I agree that the Church of Scientology is a lot more sinister and underhanded in its techniques, and a lot more blatantly coercive toward its members, than FLG is. FLG people are at least in theory free to leave the movement as they wish - though they risk the same kind of browbeating, shunning and guilt-tripping that all recovering cultists would from their former comrades.
Actually, I'd be interested to hear your opinion of the Confucius Institutes that the PRC is setting up in American universities. They do appear to be benign enough; the PRC have been very generous donors to the Asian Library in Hillman, including setting up a rather imposing metal bust of 孔子 in the hallway, and I haven't heard anything really blatantly ideological from the professors associated with the local Confucius Institute... but maybe that's because I haven't been going to enough events.

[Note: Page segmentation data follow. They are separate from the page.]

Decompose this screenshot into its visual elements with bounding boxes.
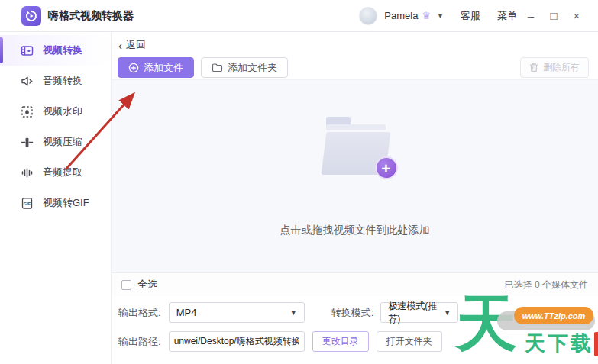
- trash-icon: [529, 63, 538, 72]
- back-button[interactable]: ‹ 返回: [118, 38, 146, 52]
- svg-text:GIF: GIF: [24, 201, 31, 206]
- app-logo-icon: [21, 6, 41, 26]
- delete-all-button[interactable]: 删除所有: [520, 57, 589, 78]
- open-folder-button[interactable]: 打开文件夹: [377, 331, 442, 352]
- add-plus-icon[interactable]: +: [375, 156, 398, 179]
- file-dropzone[interactable]: + 点击或拖拽视频文件到此处添加: [112, 79, 598, 273]
- settings-panel: 输出格式: MP4 ▼ 转换模式: 极速模式(推荐) ▼ 输出路径: 更改目录 …: [112, 296, 598, 364]
- plus-circle-icon: [128, 63, 139, 73]
- video-to-gif-icon: GIF: [21, 197, 34, 210]
- sidebar-item-video-to-gif[interactable]: GIF 视频转GIF: [0, 188, 111, 218]
- convert-mode-select[interactable]: 极速模式(推荐) ▼: [380, 302, 458, 323]
- video-compress-icon: [21, 136, 34, 149]
- maximize-icon[interactable]: □: [545, 9, 563, 22]
- support-link[interactable]: 客服: [461, 9, 480, 23]
- video-watermark-icon: [21, 105, 34, 118]
- video-convert-icon: [21, 44, 34, 57]
- chevron-down-icon[interactable]: ▼: [437, 12, 444, 20]
- sidebar-item-video-compress[interactable]: 视频压缩: [0, 127, 111, 157]
- folder-plus-icon: [212, 63, 223, 72]
- close-icon[interactable]: ×: [567, 9, 586, 22]
- app-title: 嗨格式视频转换器: [48, 9, 134, 23]
- audio-extract-icon: [21, 166, 34, 179]
- empty-folder-graphic: +: [318, 112, 392, 181]
- back-label: 返回: [126, 38, 146, 52]
- select-all-label: 全选: [137, 278, 157, 292]
- chevron-down-icon: ▼: [444, 309, 451, 317]
- sidebar-item-label: 视频转GIF: [43, 196, 89, 210]
- sidebar-item-audio-extract[interactable]: 音频提取: [0, 157, 111, 188]
- sidebar-item-label: 视频压缩: [43, 135, 82, 149]
- sidebar-item-label: 音频转换: [43, 74, 82, 88]
- add-file-button[interactable]: 添加文件: [118, 57, 194, 78]
- minimize-icon[interactable]: –: [522, 9, 540, 22]
- sidebar-item-label: 音频提取: [43, 166, 82, 179]
- selection-bar: 全选 已选择 0 个媒体文件: [112, 273, 598, 296]
- audio-convert-icon: [21, 75, 34, 88]
- output-path-label: 输出路径:: [118, 335, 161, 349]
- sidebar-item-label: 视频水印: [43, 105, 82, 118]
- dropzone-hint: 点击或拖拽视频文件到此处添加: [280, 224, 430, 237]
- user-name[interactable]: Pamela: [384, 10, 418, 21]
- select-all-control[interactable]: 全选: [121, 278, 157, 292]
- selected-count: 已选择 0 个媒体文件: [505, 279, 588, 292]
- select-all-checkbox[interactable]: [121, 280, 131, 290]
- menu-link[interactable]: 菜单: [497, 9, 517, 23]
- sidebar-item-audio-convert[interactable]: 音频转换: [0, 66, 111, 96]
- output-format-label: 输出格式:: [118, 306, 161, 320]
- sidebar: 视频转换 音频转换 视频水印 视频压缩 音频提取 GIF 视频转GIF: [0, 32, 112, 364]
- change-directory-button[interactable]: 更改目录: [312, 331, 369, 352]
- toolbar: 添加文件 添加文件夹 删除所有: [118, 57, 589, 78]
- chevron-down-icon: ▼: [290, 309, 297, 317]
- add-folder-button[interactable]: 添加文件夹: [201, 57, 288, 78]
- sidebar-item-video-watermark[interactable]: 视频水印: [0, 96, 111, 127]
- main-panel: ‹ 返回 添加文件 添加文件夹 删除所有 + 点: [112, 32, 598, 364]
- sidebar-item-video-convert[interactable]: 视频转换: [0, 35, 111, 66]
- convert-mode-label: 转换模式:: [331, 306, 374, 320]
- output-format-select[interactable]: MP4 ▼: [169, 302, 305, 323]
- output-path-input[interactable]: [169, 331, 305, 352]
- title-bar: 嗨格式视频转换器 Pamela ♛ ▼ 客服 菜单 – □ ×: [0, 0, 598, 32]
- folder-back: [326, 124, 386, 130]
- sidebar-item-label: 视频转换: [43, 43, 82, 57]
- back-chevron-icon: ‹: [118, 40, 122, 51]
- vip-badge-icon: ♛: [422, 10, 431, 21]
- avatar[interactable]: [359, 7, 377, 25]
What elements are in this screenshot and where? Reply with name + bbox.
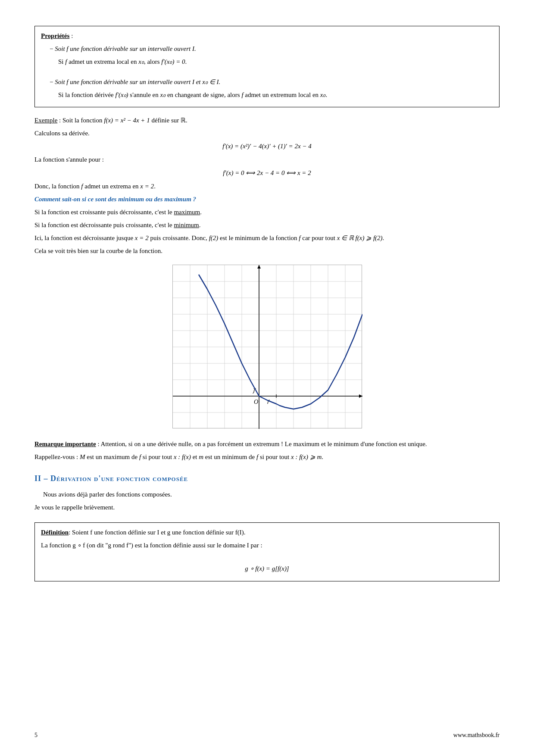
intro2-line1: Nous avions déjà parler des fonctions co… xyxy=(43,489,500,500)
propriete-item-3: − Soit f une fonction dérivable sur un i… xyxy=(50,77,493,87)
propriete-item-1: − Soit f une fonction dérivable sur un i… xyxy=(50,44,493,54)
propriete-item-2: Si f admet un extrema local en x₀, alors… xyxy=(58,56,493,67)
question-minmax: Comment sait-on si ce sont des minimum o… xyxy=(34,194,500,204)
rappel-text: Rappellez-vous : M est un maximum de f s… xyxy=(34,452,500,462)
remarque-text: Remarque importante : Attention, si on a… xyxy=(34,439,500,449)
definition-title-line: Définition: Soient f une fonction défini… xyxy=(41,527,493,537)
svg-text:O: O xyxy=(254,399,258,405)
parabola-curve xyxy=(199,275,362,409)
graph-svg: O j⃗ ı⃗ xyxy=(173,265,362,429)
formula-derivative: f′(x) = (x²)′ − 4(x)′ + (1)′ = 2x − 4 xyxy=(34,143,500,150)
footer: 5 www.mathsbook.fr xyxy=(0,732,534,739)
svg-marker-21 xyxy=(359,394,362,398)
formula-zero: f′(x) = 0 ⟺ 2x − 4 = 0 ⟺ x = 2 xyxy=(34,169,500,177)
definition-text2: La fonction g ∘ f (on dit "g rond f") es… xyxy=(41,540,493,550)
section2-title: II – Dérivation d'une fonction composée xyxy=(34,474,500,483)
website: www.mathsbook.fr xyxy=(453,732,500,739)
proprietes-title: Propriétés : xyxy=(41,31,493,41)
parabola-graph: O j⃗ ı⃗ xyxy=(172,265,362,428)
decroissante-min: Si la fonction est décroissante puis cro… xyxy=(34,220,500,230)
page-number: 5 xyxy=(34,732,37,739)
definition-formula: g ∘ f(x) = g[f(x)] xyxy=(41,565,493,572)
intro2-line2: Je vous le rappelle brièvement. xyxy=(34,502,500,512)
definition-box: Définition: Soient f une fonction défini… xyxy=(34,522,500,581)
conclusion-extrema: Donc, la fonction f admet un extrema en … xyxy=(34,181,500,191)
courbe-text: Cela se voit très bien sur la courbe de … xyxy=(34,246,500,256)
ici-conclusion: Ici, la fonction est décroissante jusque… xyxy=(34,233,500,243)
svg-marker-22 xyxy=(257,265,261,269)
exemple-calcul: Calculons sa dérivée. xyxy=(34,128,500,138)
propriete-item-4: Si la fonction dérivée f′(x₀) s'annule e… xyxy=(58,90,493,100)
graph-container: O j⃗ ı⃗ xyxy=(34,265,500,428)
croissante-max: Si la fonction est croissante puis décro… xyxy=(34,207,500,217)
exemple-intro: Exemple : Soit la fonction f(x) = x² − 4… xyxy=(34,115,500,125)
annule-text: La fonction s'annule pour : xyxy=(34,154,500,165)
proprietes-box: Propriétés : − Soit f une fonction dériv… xyxy=(34,26,500,107)
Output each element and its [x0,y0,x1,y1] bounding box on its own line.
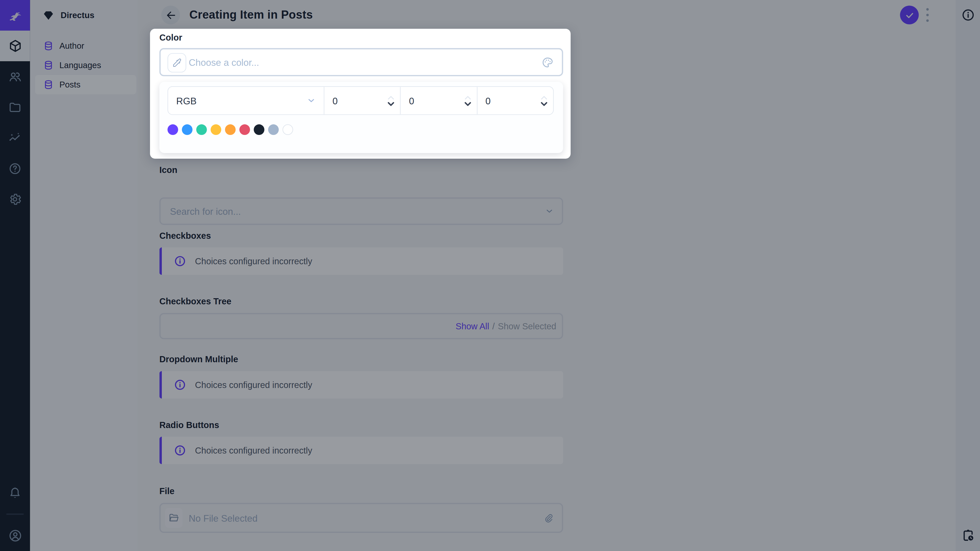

Lady Wu wrote:I am *very* suspicious of something that calls itself a religion when it's convenient, (cf. FLG people pleading for asylum on religious persecution grounds), a "health movement" when it's not (that's their line to the CCP---"we're just a health and meditation movement"), but which is highly political (publishes a newspaper, The Epoch Times, which is mostly real news but in which strong anti-CCP elements are incorporated) and which hijacks a whole culture and runs a circus troupe in order to gain public sympathy.
Oh yeah, the 大紀元. Damn. I'm thinking the FLG has some deep pockets to be distributing that thing for free, but given the exorbitant prices of events like Shen Yun, maybe it's not so surprising...
The abuse of buying and selling votes crept in and money began to [determine] elections. Later on, this process of corruption spread to the courts. And then to the army, and finally the Republic was subject to the rule of Emperors.